DATA EXTRACT.
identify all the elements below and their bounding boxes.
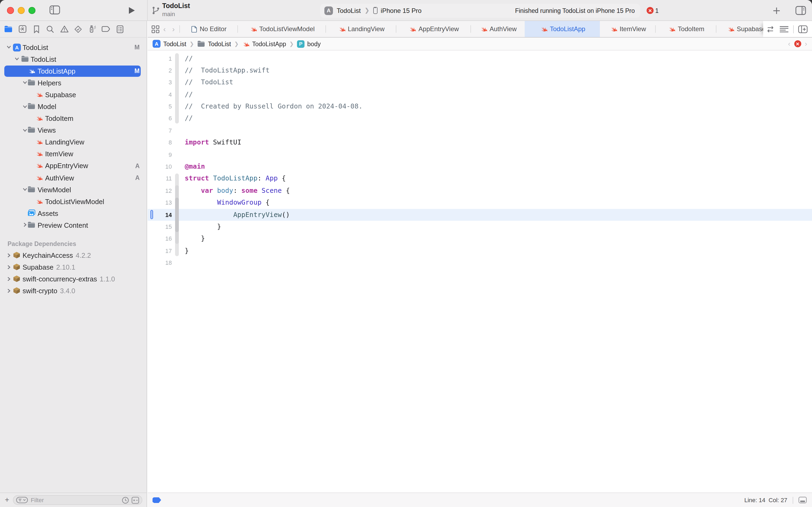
add-item-button[interactable]: + [0,495,13,505]
add-editor-icon[interactable] [798,25,808,33]
sidebar-item-landingview[interactable]: LandingView [0,136,147,148]
go-forward-button[interactable]: › [169,25,177,33]
reports-icon[interactable] [115,24,125,34]
iphone-icon [373,7,378,14]
sidebar-item-itemview[interactable]: ItemView [0,148,147,160]
code-line-11[interactable]: 11struct TodoListApp: App { [148,173,812,185]
chevron-down-icon[interactable] [6,45,11,49]
code-line-2[interactable]: 2// TodoListApp.swift [148,64,812,76]
chevron-down-icon[interactable] [14,56,19,61]
filter-scm-status-icon[interactable] [131,497,139,504]
chevron-right-icon[interactable] [6,265,11,269]
scheme-name[interactable]: TodoList [337,7,361,14]
code-line-9[interactable]: 9 [148,149,812,161]
chevron-down-icon[interactable] [22,80,27,85]
editor-tab-no-editor[interactable]: No Editor [180,21,238,37]
sidebar-item-todolist[interactable]: TodoList [0,53,147,65]
issues-icon[interactable] [60,24,69,34]
code-line-1[interactable]: 1// [148,52,812,64]
code-line-14[interactable]: 14 AppEntryView() [148,209,812,221]
run-button[interactable] [128,6,135,14]
debug-icon[interactable] [88,24,97,34]
hide-bottom-bar-icon[interactable] [799,497,807,503]
chevron-right-icon[interactable] [6,276,11,281]
go-back-button[interactable]: ‹ [161,25,168,33]
editor-tab-landingview[interactable]: LandingView [326,21,396,37]
editor-tab-todolistviewmodel[interactable]: TodoListViewModel [238,21,326,37]
package-item-supabase[interactable]: Supabase2.10.1 [0,261,147,273]
new-tab-button[interactable] [773,7,780,14]
toggle-right-sidebar-icon[interactable] [795,6,806,15]
sidebar-item-todolist[interactable]: ATodoListM [0,41,147,53]
jump-bar-error-icon[interactable]: ✕ [794,40,801,47]
code-line-15[interactable]: 15 } [148,221,812,233]
previous-issue-button[interactable]: ‹ [788,40,791,47]
sidebar-item-helpers[interactable]: Helpers [0,77,147,89]
toggle-left-sidebar-icon[interactable] [49,5,60,14]
code-line-4[interactable]: 4// [148,88,812,101]
editor-tab-todolistapp[interactable]: TodoListApp [525,21,600,37]
sidebar-item-appentryview[interactable]: AppEntryViewA [0,160,147,172]
sidebar-item-views[interactable]: Views [0,124,147,136]
editor-tab-appentryview[interactable]: AppEntryView [397,21,471,37]
breadcrumb-item-todolist[interactable]: TodoList [197,40,231,47]
code-line-13[interactable]: 13 WindowGroup { [148,196,812,209]
zoom-window-button[interactable] [28,7,35,14]
breakpoints-icon[interactable] [102,24,111,34]
editor-tab-authview[interactable]: AuthView [471,21,525,37]
recent-files-clock-icon[interactable] [122,497,129,504]
sidebar-item-authview[interactable]: AuthViewA [0,172,147,184]
sidebar-item-supabase[interactable]: Supabase [0,89,147,101]
sidebar-item-todolistapp[interactable]: TodoListAppM [0,65,147,77]
related-items-icon[interactable] [152,25,160,33]
sidebar-item-model[interactable]: Model [0,101,147,113]
code-line-16[interactable]: 16 } [148,233,812,245]
code-line-12[interactable]: 12 var body: some Scene { [148,185,812,197]
column-indicator[interactable]: Col: 27 [768,497,787,503]
breadcrumb-item-todolistapp[interactable]: TodoListApp [242,40,286,48]
source-editor[interactable]: 1//2// TodoListApp.swift3// TodoList4//5… [148,51,812,493]
bookmarks-icon[interactable] [32,24,41,34]
chevron-right-icon[interactable] [6,253,11,258]
filter-field[interactable]: Filter [13,495,142,505]
chevron-right-icon[interactable] [22,223,27,227]
minimize-window-button[interactable] [18,7,24,14]
editor-tab-todoitem[interactable]: TodoItem [656,21,716,37]
chevron-down-icon[interactable] [22,104,27,109]
run-destination[interactable]: iPhone 15 Pro [381,7,421,14]
activity-view[interactable]: A TodoList ❯ iPhone 15 Pro Finished runn… [320,3,640,17]
package-item-swift-crypto[interactable]: swift-crypto3.4.0 [0,285,147,297]
sidebar-item-todolistviewmodel[interactable]: TodoListViewModel [0,195,147,207]
line-indicator[interactable]: Line: 14 [744,497,765,503]
sidebar-item-todoitem[interactable]: TodoItem [0,113,147,124]
sidebar-item-viewmodel[interactable]: ViewModel [0,184,147,195]
package-item-swift-concurrency-extras[interactable]: swift-concurrency-extras1.1.0 [0,273,147,285]
next-issue-button[interactable]: › [805,40,807,47]
project-navigator-icon[interactable] [4,24,13,34]
adjust-editor-options-icon[interactable] [779,25,789,33]
close-window-button[interactable] [7,7,14,14]
source-control-changes-icon[interactable] [18,24,27,34]
sidebar-item-assets[interactable]: Assets [0,208,147,219]
breadcrumb-item-body[interactable]: Pbody [297,40,321,48]
editor-tab-itemview[interactable]: ItemView [600,21,655,37]
code-line-10[interactable]: 10@main [148,161,812,173]
code-line-17[interactable]: 17} [148,245,812,257]
code-line-18[interactable]: 18 [148,257,812,269]
chevron-down-icon[interactable] [22,187,27,192]
code-line-5[interactable]: 5// Created by Russell Gordon on 2024-04… [148,101,812,113]
issue-count[interactable]: ✕ 1 [647,7,659,14]
chevron-right-icon[interactable] [6,288,11,293]
code-line-6[interactable]: 6// [148,113,812,125]
sidebar-item-preview-content[interactable]: Preview Content [0,219,147,231]
code-review-icon[interactable] [766,25,775,33]
code-line-7[interactable]: 7 [148,125,812,137]
code-line-3[interactable]: 3// TodoList [148,76,812,89]
breadcrumb-item-todolist[interactable]: ATodoList [153,40,186,48]
chevron-down-icon[interactable] [22,127,27,132]
find-icon[interactable] [46,24,55,34]
scope-tag-icon[interactable] [153,497,161,503]
tests-icon[interactable] [73,24,83,34]
code-line-8[interactable]: 8import SwiftUI [148,136,812,149]
package-item-keychainaccess[interactable]: KeychainAccess4.2.2 [0,249,147,261]
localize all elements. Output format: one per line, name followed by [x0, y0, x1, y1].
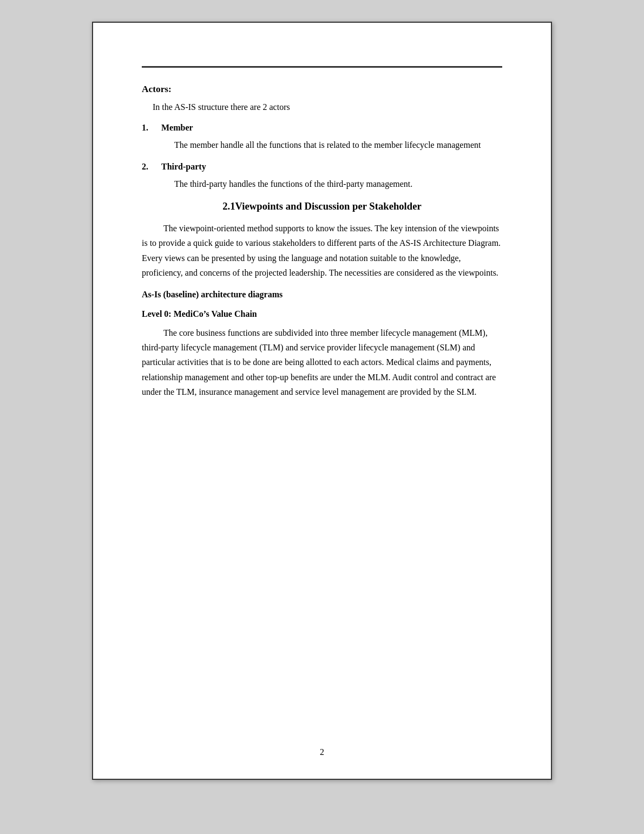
actors-label: Actors: [142, 84, 502, 95]
as-is-section: As-Is (baseline) architecture diagrams [142, 290, 502, 299]
page-number: 2 [320, 747, 324, 757]
member-description: The member handle all the functions that… [174, 138, 502, 152]
third-party-heading: Third-party [161, 162, 206, 172]
member-item: 1. Member The member handle all the func… [142, 123, 502, 152]
member-number: 1. [142, 123, 153, 133]
member-heading: Member [161, 123, 193, 133]
section-21: 2.1Viewpoints and Discussion per Stakeho… [142, 200, 502, 280]
third-party-title: 2. Third-party [142, 162, 502, 172]
member-title: 1. Member [142, 123, 502, 133]
actors-section: Actors: In the AS-IS structure there are… [142, 84, 502, 191]
third-party-item: 2. Third-party The third-party handles t… [142, 162, 502, 191]
third-party-number: 2. [142, 162, 153, 172]
level0-section: Level 0: MediCo’s Value Chain The core b… [142, 309, 502, 399]
third-party-description: The third-party handles the functions of… [174, 177, 502, 191]
section-21-heading: 2.1Viewpoints and Discussion per Stakeho… [142, 200, 502, 212]
level0-body-text: The core business functions are subdivid… [142, 328, 496, 396]
level0-body: The core business functions are subdivid… [142, 325, 502, 399]
level0-heading: Level 0: MediCo’s Value Chain [142, 309, 502, 319]
as-is-heading: As-Is (baseline) architecture diagrams [142, 290, 502, 299]
actors-intro: In the AS-IS structure there are 2 actor… [153, 102, 502, 112]
section-21-body: The viewpoint-oriented method supports t… [142, 221, 502, 280]
document-page: Actors: In the AS-IS structure there are… [92, 22, 552, 780]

EXERCISE. If a line in the material contains the word "down", copy that line.

RESULT OF THE EXERCISE.
chevron-down-icon[interactable] [6,45,11,49]
chevron-down-icon[interactable] [14,56,19,61]
chevron-down-icon[interactable] [22,80,27,85]
chevron-down-icon[interactable] [22,104,27,109]
chevron-down-icon[interactable] [22,187,27,192]
chevron-down-icon[interactable] [22,127,27,132]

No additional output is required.